* _Exercise details_: When you set down the entries, keep every word exactly as it is but drop the pictures.
(Source information)
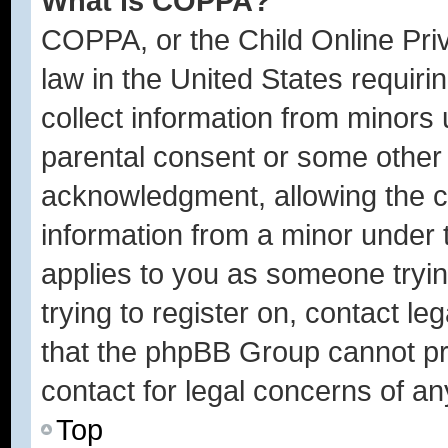
What is COPPA?
COPPA, or the Child Online Priv
law in the United States requiri
collect information from minors 
parental consent or some other
acknowledgment, allowing the col
information from a minor under t
applies to you as someone trying
trying to register on, contact l
that the phpBB Group cannot pro
contact for legal concerns of an
Top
(End Source information)
* _Exercise solution_:
What is COPPA?
COPPA, or the Child Online Priv
law in the United States requiri
collect information from minors 
parental consent or some other
acknowledgment, allowing the col
information from a minor under t
applies to you as someone trying
trying to register on, contact l
that the phpBB Group cannot pro
contact for legal concerns of an
Top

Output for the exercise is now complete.